··· RECORD EXTRACTS ···

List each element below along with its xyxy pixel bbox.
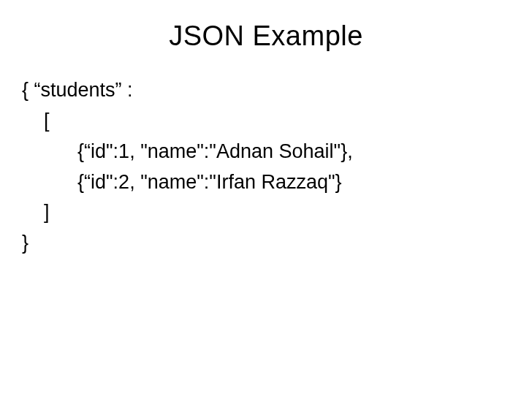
code-line: } [22,228,510,259]
slide: JSON Example { “students” : [ {“id":1, "… [0,0,532,399]
slide-content: { “students” : [ {“id":1, "name":"Adnan … [22,75,510,259]
code-line: ] [22,197,510,228]
slide-title: JSON Example [22,20,510,52]
code-line: {“id":1, "name":"Adnan Sohail"}, [22,137,510,167]
code-line: [ [22,106,510,137]
code-line: { “students” : [22,75,510,106]
code-line: {“id":2, "name":"Irfan Razzaq"} [22,167,510,198]
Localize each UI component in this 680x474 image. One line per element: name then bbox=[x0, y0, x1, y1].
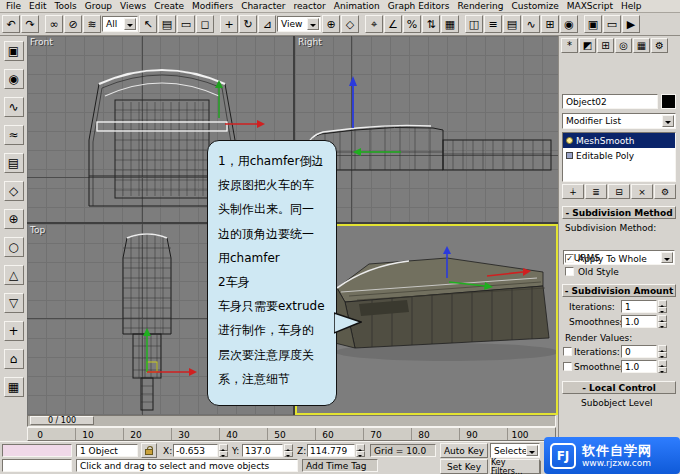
iterations-field[interactable]: 1 bbox=[621, 300, 657, 313]
smoothness-spinner[interactable] bbox=[658, 315, 667, 328]
quick-render-icon[interactable]: ▶ bbox=[622, 15, 640, 33]
chevron-down-icon[interactable] bbox=[662, 115, 674, 127]
select-rotate-icon[interactable]: ↻ bbox=[239, 15, 257, 33]
modifier-list-dropdown[interactable]: Modifier List bbox=[562, 113, 676, 129]
selection-lock-icon[interactable] bbox=[141, 443, 157, 458]
reactor-tool-5-icon[interactable]: ▤ bbox=[4, 153, 24, 173]
select-link-icon[interactable]: ∞ bbox=[45, 15, 63, 33]
reactor-tool-7-icon[interactable]: ⊕ bbox=[4, 209, 24, 229]
key-filters-button[interactable]: Key Filters... bbox=[490, 459, 540, 474]
z-spinner[interactable] bbox=[356, 444, 365, 457]
smoothness-field[interactable]: 1.0 bbox=[621, 315, 657, 328]
menu-edit[interactable]: Edit bbox=[25, 1, 50, 11]
viewport-right-label[interactable]: Right bbox=[298, 37, 322, 47]
apply-to-whole-checkbox[interactable]: ✓ bbox=[565, 254, 574, 263]
menu-reactor[interactable]: reactor bbox=[290, 1, 330, 11]
layer-manager-icon[interactable]: ▤ bbox=[503, 15, 521, 33]
configure-stack-icon[interactable]: ⚙ bbox=[654, 184, 676, 199]
menu-group[interactable]: Group bbox=[81, 1, 116, 11]
rectangular-selection-icon[interactable]: ▭ bbox=[177, 15, 195, 33]
use-pivot-center-icon[interactable]: ⊕ bbox=[322, 15, 340, 33]
select-move-icon[interactable]: + bbox=[220, 15, 238, 33]
menu-graph-editors[interactable]: Graph Editors bbox=[384, 1, 454, 11]
menu-help[interactable]: Help bbox=[617, 1, 646, 11]
rollout-subdivision-amount[interactable]: - Subdivision Amount bbox=[562, 284, 676, 297]
menu-maxscript[interactable]: MAXScript bbox=[563, 1, 617, 11]
reactor-tool-4-icon[interactable]: ≈ bbox=[4, 125, 24, 145]
viewport-front-label[interactable]: Front bbox=[30, 37, 53, 47]
menu-character[interactable]: Character bbox=[237, 1, 289, 11]
menu-rendering[interactable]: Rendering bbox=[454, 1, 508, 11]
render-iterations-spinner[interactable] bbox=[658, 345, 667, 358]
iterations-spinner[interactable] bbox=[658, 300, 667, 313]
reactor-tool-2-icon[interactable]: ◉ bbox=[4, 69, 24, 89]
set-key-button[interactable]: Set Key bbox=[440, 459, 488, 474]
show-end-result-icon[interactable]: ≣ bbox=[585, 184, 607, 199]
modifier-editable-poly[interactable]: Editable Poly bbox=[563, 148, 675, 163]
schematic-view-icon[interactable]: ⊞ bbox=[541, 15, 559, 33]
menu-animation[interactable]: Animation bbox=[330, 1, 384, 11]
chevron-down-icon[interactable] bbox=[124, 18, 136, 30]
reactor-tool-8-icon[interactable]: ○ bbox=[4, 237, 24, 257]
reactor-tool-3-icon[interactable]: ∿ bbox=[4, 97, 24, 117]
y-coordinate-field[interactable]: 137.0 bbox=[242, 444, 283, 457]
object-color-swatch[interactable] bbox=[661, 94, 676, 109]
track-bar[interactable]: 0 10 20 30 40 50 60 70 80 90 100 bbox=[27, 427, 556, 441]
render-type-icon[interactable]: ▭ bbox=[603, 15, 621, 33]
select-scale-icon[interactable]: ⊿ bbox=[258, 15, 276, 33]
reactor-tool-9-icon[interactable]: △ bbox=[4, 265, 24, 285]
add-time-tag-field[interactable]: Add Time Tag bbox=[302, 459, 378, 472]
reactor-tool-10-icon[interactable]: ▽ bbox=[4, 293, 24, 313]
rollout-local-control[interactable]: - Local Control bbox=[562, 381, 676, 394]
macro-recorder-field[interactable] bbox=[2, 444, 72, 457]
render-smoothness-checkbox[interactable] bbox=[563, 362, 572, 371]
motion-tab-icon[interactable]: ◎ bbox=[615, 38, 632, 53]
select-manipulate-icon[interactable]: ◇ bbox=[341, 15, 359, 33]
render-smoothness-field[interactable]: 1.0 bbox=[621, 360, 657, 373]
hierarchy-tab-icon[interactable]: ⊞ bbox=[597, 38, 614, 53]
make-unique-icon[interactable]: ⊟ bbox=[608, 184, 630, 199]
key-mode-select[interactable]: Selected bbox=[490, 443, 540, 458]
x-coordinate-field[interactable]: -0.653 bbox=[173, 444, 218, 457]
modifier-visibility-icon[interactable] bbox=[566, 137, 573, 144]
y-spinner[interactable] bbox=[284, 444, 293, 457]
window-crossing-icon[interactable]: ◻ bbox=[196, 15, 214, 33]
selection-filter-select[interactable]: All bbox=[102, 16, 138, 32]
reactor-tool-11-icon[interactable]: + bbox=[4, 321, 24, 341]
remove-modifier-icon[interactable]: × bbox=[631, 184, 653, 199]
menu-modifiers[interactable]: Modifiers bbox=[188, 1, 237, 11]
create-tab-icon[interactable]: * bbox=[561, 38, 578, 53]
menu-file[interactable]: File bbox=[2, 1, 25, 11]
modify-tab-icon[interactable]: ◩ bbox=[579, 38, 596, 53]
mirror-icon[interactable]: ◫ bbox=[465, 15, 483, 33]
object-name-field[interactable]: Object02 bbox=[562, 94, 658, 109]
mini-listener-field[interactable] bbox=[2, 459, 72, 472]
bind-spacewarp-icon[interactable]: ≋ bbox=[83, 15, 101, 33]
curve-editor-icon[interactable]: ∿ bbox=[522, 15, 540, 33]
time-slider-handle[interactable]: 0 / 100 bbox=[30, 416, 94, 425]
reactor-tool-1-icon[interactable]: ▣ bbox=[4, 41, 24, 61]
display-tab-icon[interactable]: ▦ bbox=[633, 38, 650, 53]
old-style-checkbox[interactable] bbox=[565, 267, 574, 276]
align-icon[interactable]: ≡ bbox=[484, 15, 502, 33]
auto-key-button[interactable]: Auto Key bbox=[440, 443, 488, 458]
select-object-icon[interactable]: ↖ bbox=[139, 15, 157, 33]
material-editor-icon[interactable]: ◉ bbox=[560, 15, 578, 33]
reactor-tool-13-icon[interactable]: ▦ bbox=[4, 377, 24, 397]
undo-icon[interactable]: ↶ bbox=[2, 15, 20, 33]
viewport-top-label[interactable]: Top bbox=[30, 225, 45, 235]
menu-create[interactable]: Create bbox=[150, 1, 188, 11]
chevron-down-icon[interactable] bbox=[526, 445, 538, 456]
select-by-name-icon[interactable]: ▤ bbox=[158, 15, 176, 33]
rollout-subdivision-method[interactable]: - Subdivision Method bbox=[562, 206, 676, 219]
unlink-selection-icon[interactable]: ⊘ bbox=[64, 15, 82, 33]
chevron-down-icon[interactable] bbox=[307, 18, 319, 30]
modifier-meshsmooth[interactable]: MeshSmooth bbox=[563, 133, 675, 148]
render-smoothness-spinner[interactable] bbox=[658, 360, 667, 373]
x-spinner[interactable] bbox=[219, 444, 228, 457]
coord-system-select[interactable]: View bbox=[277, 16, 321, 32]
chevron-down-icon[interactable] bbox=[661, 252, 673, 263]
reactor-tool-12-icon[interactable]: ⌂ bbox=[4, 349, 24, 369]
percent-snap-icon[interactable]: % bbox=[403, 15, 421, 33]
z-coordinate-field[interactable]: 114.779 bbox=[307, 444, 355, 457]
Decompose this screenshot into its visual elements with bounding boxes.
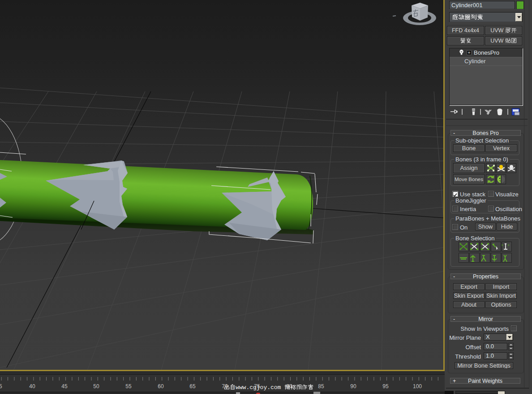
svg-text:x: x xyxy=(508,243,510,247)
svg-text:x: x xyxy=(502,243,503,247)
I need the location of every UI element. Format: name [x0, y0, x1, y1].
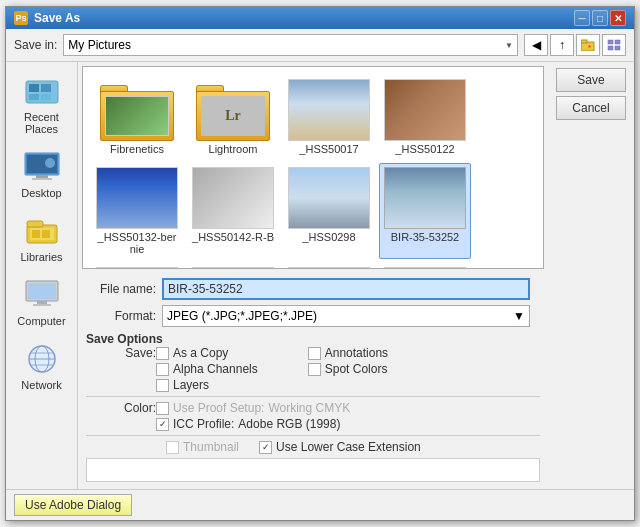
layers-checkbox[interactable]: [156, 379, 169, 392]
spot-colors-label: Spot Colors: [325, 362, 388, 376]
svg-rect-24: [28, 283, 56, 299]
photo-thumbnail: [384, 79, 466, 141]
sidebar-item-network[interactable]: Network: [10, 338, 73, 394]
cancel-button[interactable]: Cancel: [556, 96, 626, 120]
list-item[interactable]: _HSS50017: [283, 75, 375, 159]
format-combo-arrow: ▼: [513, 309, 525, 323]
annotations-checkbox[interactable]: [308, 347, 321, 360]
computer-icon: [24, 277, 60, 313]
color-options: Use Proof Setup: Working CMYK ICC Profil…: [156, 401, 350, 431]
photo-thumbnail: [96, 267, 178, 269]
filename-row: File name:: [86, 278, 540, 300]
save-options-body: As a Copy Alpha Channels Layers: [156, 346, 388, 392]
bottom-form: File name: Format: JPEG (*.JPG;*.JPEG;*.…: [78, 273, 548, 489]
save-col-right: Annotations Spot Colors: [308, 346, 388, 392]
new-folder-button[interactable]: *: [576, 34, 600, 56]
color-section: Color: Use Proof Setup: Working CMYK ICC…: [86, 401, 540, 431]
spot-colors-checkbox[interactable]: [308, 363, 321, 376]
list-item[interactable]: Diagonal Sand: [283, 263, 375, 269]
list-item[interactable]: _HSS50142-R-B: [187, 163, 279, 259]
photo-thumbnail: [384, 167, 466, 229]
svg-rect-1: [581, 40, 587, 43]
sidebar-item-libraries[interactable]: Libraries: [10, 210, 73, 266]
dialog-title: Save As: [34, 11, 80, 25]
list-item[interactable]: DSC_0196: [379, 263, 471, 269]
photo-thumbnail: [288, 267, 370, 269]
photo-thumbnail: [288, 79, 370, 141]
close-button[interactable]: ✕: [610, 10, 626, 26]
alpha-channels-label: Alpha Channels: [173, 362, 258, 376]
proof-setup-row: Use Proof Setup: Working CMYK: [156, 401, 350, 415]
lowercase-option: Use Lower Case Extension: [259, 440, 421, 454]
sidebar-recent-label: Recent Places: [13, 111, 70, 135]
list-item[interactable]: BIR-35-53261: [91, 263, 183, 269]
lowercase-checkbox[interactable]: [259, 441, 272, 454]
save-options-title: Save Options: [86, 332, 163, 346]
list-item[interactable]: _HSS50122: [379, 75, 471, 159]
file-name: _HSS50122: [395, 143, 454, 155]
file-grid[interactable]: Fibrenetics Lr Lightroom: [82, 66, 544, 269]
sidebar: Recent Places Desktop: [6, 62, 78, 489]
list-item[interactable]: Fibrenetics: [91, 75, 183, 159]
file-name: Fibrenetics: [110, 143, 164, 155]
svg-rect-26: [33, 304, 51, 306]
up-folder-button[interactable]: ↑: [550, 34, 574, 56]
proof-setup-label: Use Proof Setup:: [173, 401, 264, 415]
save-col-left: As a Copy Alpha Channels Layers: [156, 346, 258, 392]
folder-thumbnail: [96, 79, 178, 141]
action-buttons-panel: Save Cancel: [548, 62, 634, 489]
annotations-label: Annotations: [325, 346, 388, 360]
list-item[interactable]: _HSS50132-bernie: [91, 163, 183, 259]
window-controls: ─ □ ✕: [574, 10, 626, 26]
svg-rect-21: [32, 230, 40, 238]
back-button[interactable]: ◀: [524, 34, 548, 56]
list-item[interactable]: Cliff in Clouds: [187, 263, 279, 269]
format-combo[interactable]: JPEG (*.JPG;*.JPEG;*.JPE) ▼: [162, 305, 530, 327]
layers-row: Layers: [156, 378, 258, 392]
save-in-combo[interactable]: My Pictures ▼: [63, 34, 518, 56]
minimize-button[interactable]: ─: [574, 10, 590, 26]
save-label: Save:: [86, 346, 156, 360]
svg-point-17: [45, 158, 55, 168]
thumbnail-checkbox[interactable]: [166, 441, 179, 454]
sidebar-item-desktop[interactable]: Desktop: [10, 146, 73, 202]
file-name: _HSS50142-R-B: [192, 231, 274, 243]
svg-rect-22: [42, 230, 50, 238]
photo-thumbnail: [192, 267, 274, 269]
list-item[interactable]: Lr Lightroom: [187, 75, 279, 159]
save-button[interactable]: Save: [556, 68, 626, 92]
list-item[interactable]: _HSS0298: [283, 163, 375, 259]
svg-rect-5: [608, 46, 613, 50]
list-item[interactable]: BIR-35-53252: [379, 163, 471, 259]
photo-thumbnail: [384, 267, 466, 269]
maximize-button[interactable]: □: [592, 10, 608, 26]
icc-profile-checkbox[interactable]: [156, 418, 169, 431]
photo-thumbnail: [192, 167, 274, 229]
save-options: Save Options Save: As a Copy: [86, 332, 540, 392]
as-copy-checkbox[interactable]: [156, 347, 169, 360]
libraries-icon: [24, 213, 60, 249]
file-name: _HSS50132-bernie: [95, 231, 179, 255]
sidebar-item-recent[interactable]: Recent Places: [10, 70, 73, 138]
ps-icon: Ps: [14, 11, 28, 25]
color-label: Color:: [86, 401, 156, 415]
dialog-footer: Use Adobe Dialog: [6, 489, 634, 520]
save-as-dialog: Ps Save As ─ □ ✕ Save in: My Pictures ▼ …: [5, 6, 635, 521]
save-in-label: Save in:: [14, 38, 57, 52]
title-bar: Ps Save As ─ □ ✕: [6, 7, 634, 29]
filename-input[interactable]: [162, 278, 530, 300]
save-in-value: My Pictures: [68, 38, 131, 52]
icc-profile-label: ICC Profile:: [173, 417, 234, 431]
recent-places-icon: [24, 73, 60, 109]
svg-rect-10: [29, 94, 39, 100]
use-adobe-dialog-button[interactable]: Use Adobe Dialog: [14, 494, 132, 516]
format-label: Format:: [86, 309, 156, 323]
views-button[interactable]: [602, 34, 626, 56]
svg-rect-19: [27, 221, 43, 227]
sidebar-item-computer[interactable]: Computer: [10, 274, 73, 330]
proof-setup-checkbox[interactable]: [156, 402, 169, 415]
alpha-channels-checkbox[interactable]: [156, 363, 169, 376]
sidebar-network-label: Network: [21, 379, 61, 391]
as-copy-row: As a Copy: [156, 346, 258, 360]
sidebar-libraries-label: Libraries: [20, 251, 62, 263]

···

** DIRECTIONS **
For each line of the entries that contains the word "chevron", make a copy.

** ANSWER FOR THIS EXERCISE **
chevron-down-icon[interactable] bbox=[662, 115, 674, 127]
chevron-down-icon[interactable] bbox=[124, 18, 136, 30]
chevron-down-icon[interactable] bbox=[526, 445, 538, 456]
chevron-down-icon[interactable] bbox=[307, 18, 319, 30]
chevron-down-icon[interactable] bbox=[661, 252, 673, 263]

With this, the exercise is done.